- O Tesouro dos EUA designou três capítulos da Irmandade Muçulmana — egípcio, libanês e Jordaniano — como terroristas globais.
- A designação implica sanções contra o movimento, considerado influente no mundo árabe.
- A justificativa envolve apoio ou auxílio a ataques violentos contra Israel e parceiros dos EUA, além de apoio a Hamas.
- A medida é parte de um movimento iniciado formalmente em novembro passado pelos EUA.
- Partidos republicanos e vozes de direita defendem há anos a designação da Irmandade Muçulmana como terrorista.
O governo dos Estados Unidos designou nesta terça-feira as filiais da Irmandade Muçulmana do Egito, do Líbano e da Jordânia como organizações terroristas globais.
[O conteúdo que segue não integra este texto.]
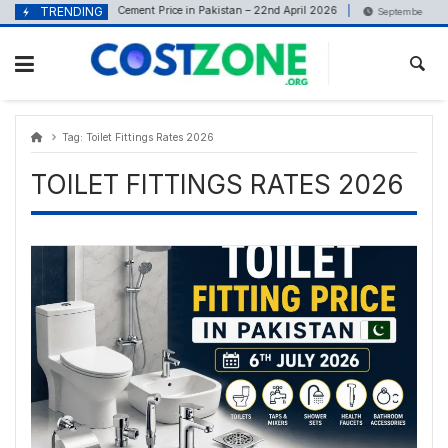
Skip
content
TRENDING
Cement Price in Pakistan – 22nd April 2026
April 22, 2026
September 13, 20
to
content
Tag:
Toilet Fittings Rates 2026
TOILET FITTINGS RATES 2026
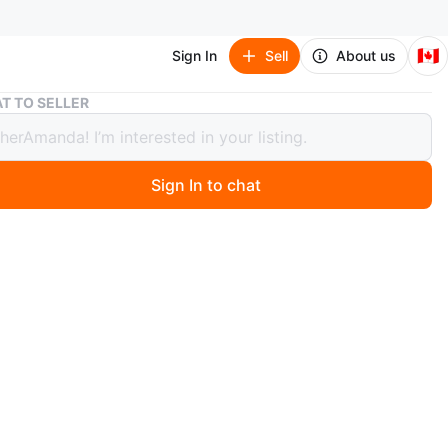
🇨🇦
Sign In
Sell
About us
*4 VINTAGE MAHOGANY LIQUEUR CUPS
T TO SELLER
INTAGE MAHOGANY LIQUEUR CUPS
Sign In to chat
 months ago
 OFFER!! 4 beautifully crafted mahogany liqueur cups.
In excellent condition. Never used. No cracks or stains.
hotos. Available for pick-up near Oakwood Village.
n
Like new
O MEET
Avenue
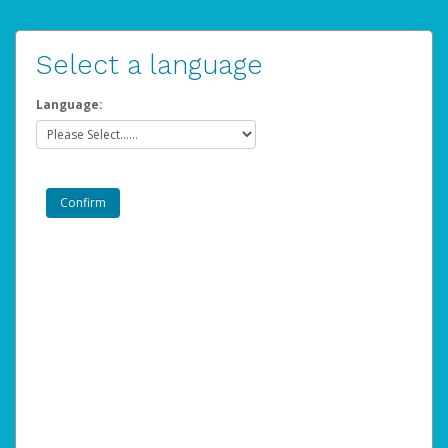
Select a language
Language:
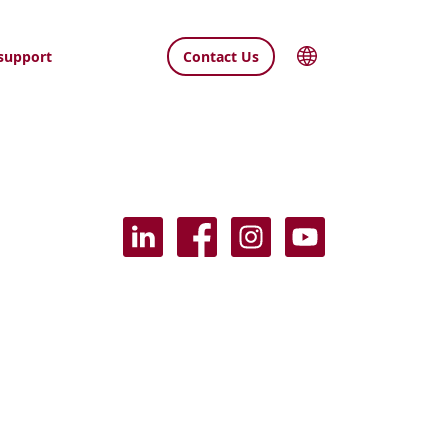
support
Contact Us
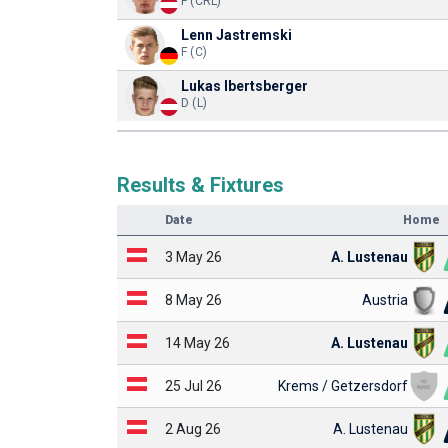
F (CRL)
Lenn Jastremski
F (C)
Lukas Ibertsberger
D (L)
Results & Fixtures
Date
Home
3 May 26
A. Lustenau
8 May 26
Austria
14 May 26
A. Lustenau
25 Jul 26
Krems / Getzersdorf
2 Aug 26
A. Lustenau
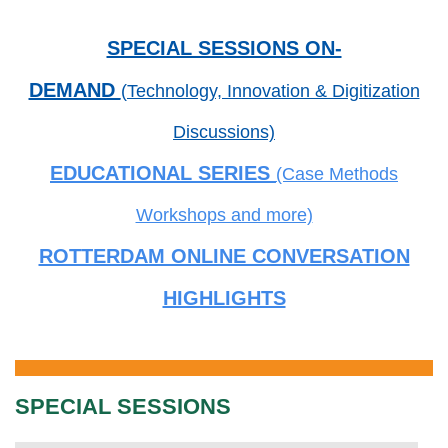
SPECIAL SESSIONS ON-
DEMAND
(Technology, Innovation & Digitization
Discussions)
EDUCATIONAL SERIES
(Case Methods
Workshops and more)
ROTTERDAM ONLINE CONVERSATION
HIGHLIGHTS
SPECIAL SESSIONS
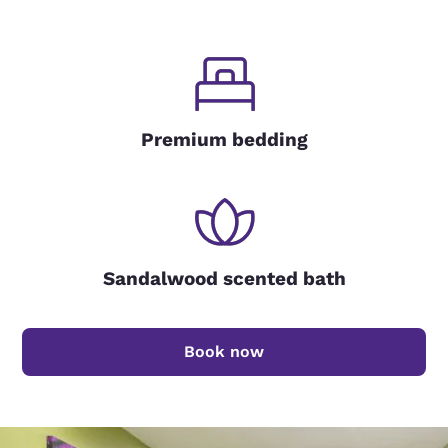
Premium bedding
Sandalwood scented bath
Book now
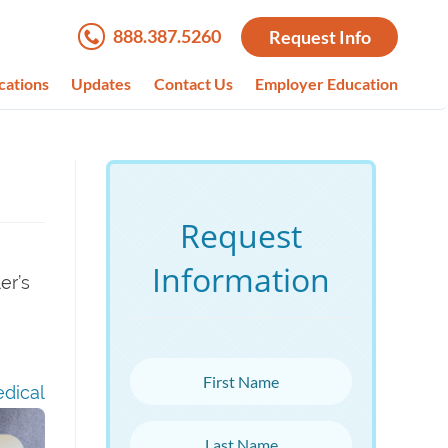
888.387.5260
Request Info
cations
Updates
Contact Us
Employer Education
Request
Information
er’s
First Name
dical
Last Name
A decisão cita, entre outros pontos, o suporte ao Hamas.
O Tesouro dos EUA informou que classificou as três filiais como terroristas globais especialmente designados, sujeitas a sanções financeiras e de controle de ativos.
O comunicado acusa as entidades de defender ou incentivar ataques violentos contra Israel e parceiros dos EUA, mesmo afirmando atuar como organizações cívicas legítimas.
A ação formaliza uma linha já em avaliação desde novembro, quando a administração anterior iniciou o processo de designação.
Analistas avaliam que a designação pode impactar redes afiliadas e relações diplomáticas na região, enquanto o movimento islâmico afirma manter sua posição pública.